Benefits of Arts Education

The Importance of the Creative Arts for Children

Image result for children performing

Creating art is a fine way for children to make choices and solve problems. Every step involves making a decision: what color to use, how to make a line, what size to make something. With every choice the object becomes more and more their own.

Everyone has an imagination. Art takes it a step further. Through art, children create something that, until that point, was only imagined. Thus, they create visual manifestations of abstract ideas.

According to research by Scholastic, children who sing/dance/act or perform on stage for others are four times more likely to be recognized for academic achievement compared with their non-performing friends — and they tend to have enhanced cognitive, motor, and social development. There are all kinds of benefits to exposing your child to the arts early on.

 

1) They become quick thinkers

Whether you’re an adult or an elementary school student, the ability to remain calm under pressure and think on your feet can be difficult. Children exposed to the creative or performing arts learn to master this skill, because the show must go on.

“When something goes wrong during a show, kids learn to improvise,” says Brian Olkowski, a 4th- and 5th- grade teacher in San Ramon, CA, and director of the school’s drama club.  No performance is ever perfect, says Olkowski, so the real skill is learning to minimize errors and get back on track. “When someone flubs a line, the other kids learn how to cover for him,” he says. “I tell them it’s not about never making a mistake; it’s about never letting the audience see your mistake. Those are great skills that transfer to the classroom setting as well, whether it’s giving a presentation in front of peers or being called on to answer questions.”

2) They become masters of their anxiety

Let’s face it: we all get anxious from time to time. Perhaps we have a big presentation coming up, or a math test you’ve been studying really hard for.  Learning from an early age how to cope with performance jitters gives kids a leg up in those big life moments. “The first step for a parent is to normalize a child’s feelings of anxiety,” says Lisa Lollar, a psychologist who works with performing artists. “Tell them, ‘You know, a lot of kids — and even adults — feel nervous before a performance. It’s completely natural.’”

Then, before the big show, talk your child through his or her worries by reminding them of other moments when hey have felt anxious, even when things turned out well. “Remind him of the baseball game when he felt really nervous at the plate, but managed to get a great hit,” suggests Lollar. “Recalling past experiences with positive outcomes gives a child confidence.” Other tricks: Help your child calm their body in the minutes before the performance begins by taking four or five long, deep breaths or counting backward from seven.
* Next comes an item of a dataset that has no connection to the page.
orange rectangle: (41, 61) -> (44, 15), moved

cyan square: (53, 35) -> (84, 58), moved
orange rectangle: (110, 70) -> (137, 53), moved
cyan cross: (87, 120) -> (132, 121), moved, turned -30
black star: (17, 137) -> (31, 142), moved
Both force the mind to focus on something other than nerves.

Once the show is over, let your child bask in the accomplishment, then casually comment on how well everything went. This experience will be carried until the next time, as more evidence that he or she can successfully perform under pressure.

3) They express brand-new emotions

One of the wonderful things about being in a play is that for a short period of time, you get to become someone else. For a child who struggles to talk about her feelings, characters in a play can offer an intermediary through which they can open themselves up. “It is a very safe way for kids to try out certain feelings — and take ownership of them — while playing the role of someone else,” says Olkowski, who also runs a summer theater program for children. “I’ve worked with shy kids who are able to blossom on stage and express themselves in a way they aren’t comfortable doing around their peers.”
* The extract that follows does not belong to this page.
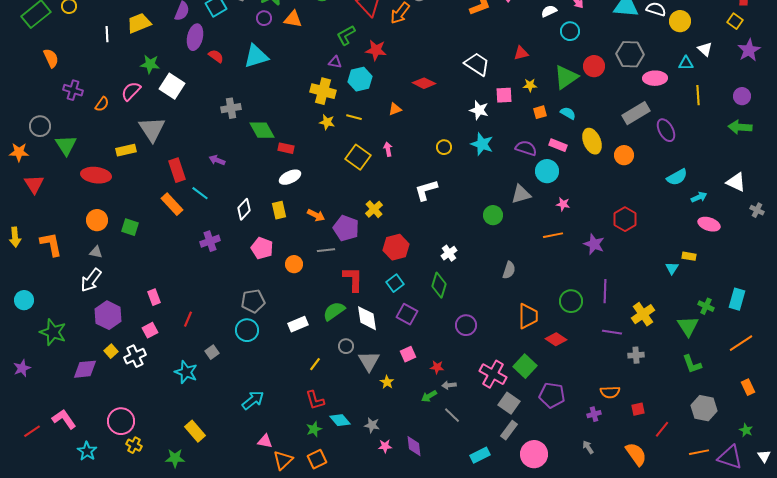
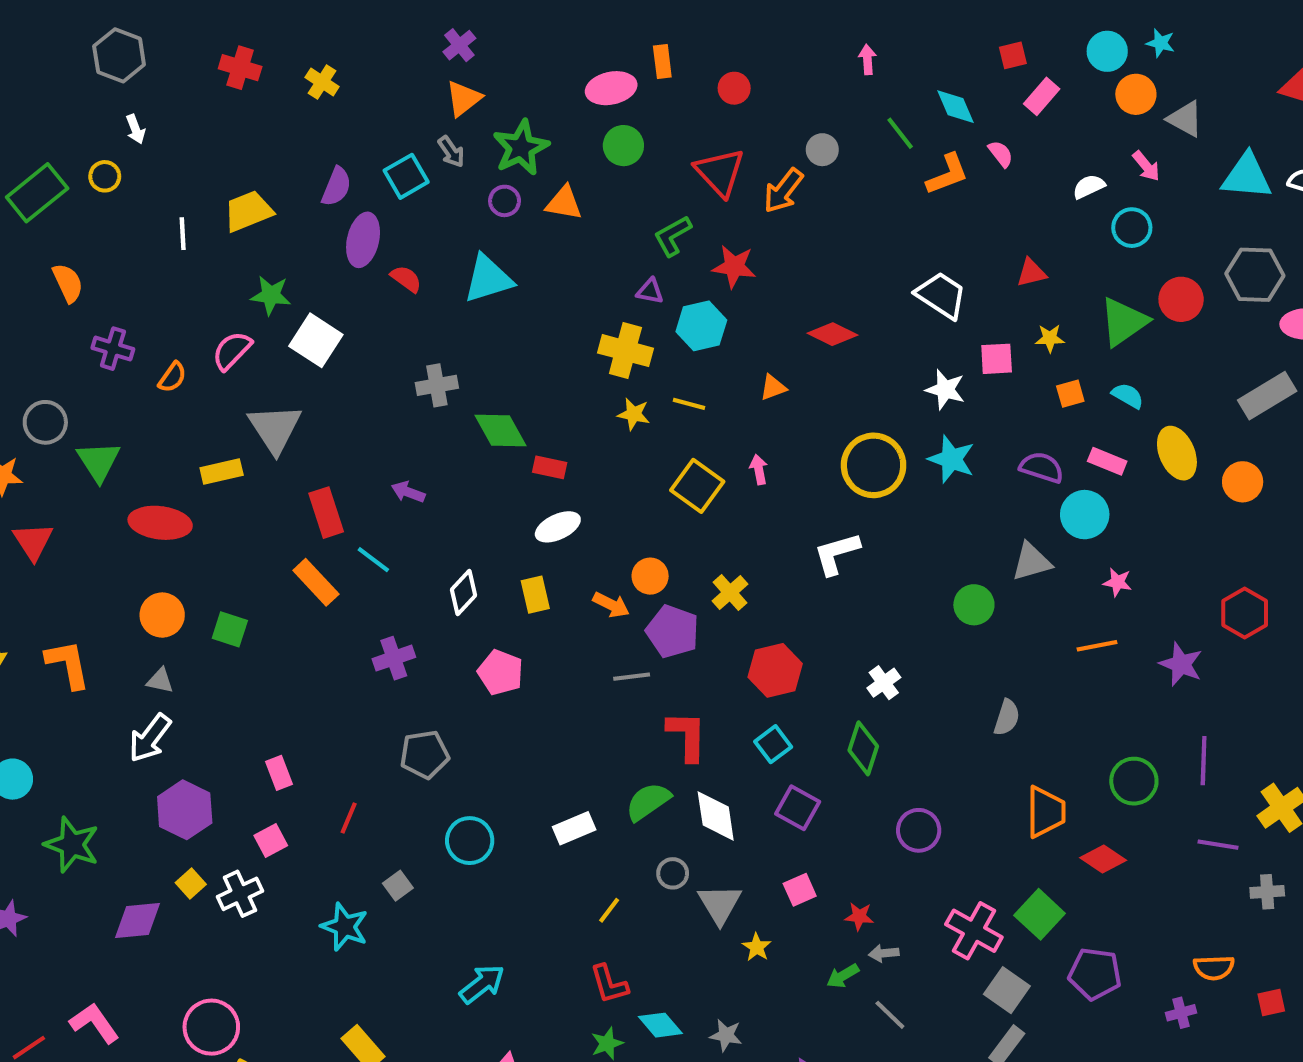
yellow circle: (444, 147) -> (874, 465), size x2.0
orange circle: (294, 264) -> (650, 576), moved
gray pentagon: (253, 301) -> (425, 754), moved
Playing the role of someone else also teaches kids about empathy. “They learn to put themselves in someone else’s shoes,” says Jessica Hoffman Davis, author of Why Our Schools Need the Arts. “In performing the part of someone else, they learn what it’s like to think like that other person.”

For kids who aren’t into acting, dance can offer another way to explore their interior world, says Annie Spell, Ph.D., a child psychologist in Lafayette, LA, and co-creator of Leap ’N Learn for the Classroom, a movement program for kids. “Dance teaches kids to think in a totally different way. You take the physiological experience of an emotion and assign it a corresponding movement instead of a word. It can be a powerful tool for kids who have trouble expressing themselves.”

4) Their self-esteem can soar

At the end of the day, the transferable skills a child learns from performing may not be nearly as important as the experience of performing itself. “We’re always looking for ways the arts can benefit kids in other areas of life,” says Davis. “It’s as if art for art’s sake isn’t worth our time, when in fact, it gives kids an awareness about themselves and creative skills they’d never learn otherwise.” She may never apply the improvisation skills she learned during the school play to a math equation or turn her teamwork with other dancers into leadership on the school playground. But simply by having been part of the performance process, your child has been exposed to a new way of thinking and doing. And that alone is a success to be proud of.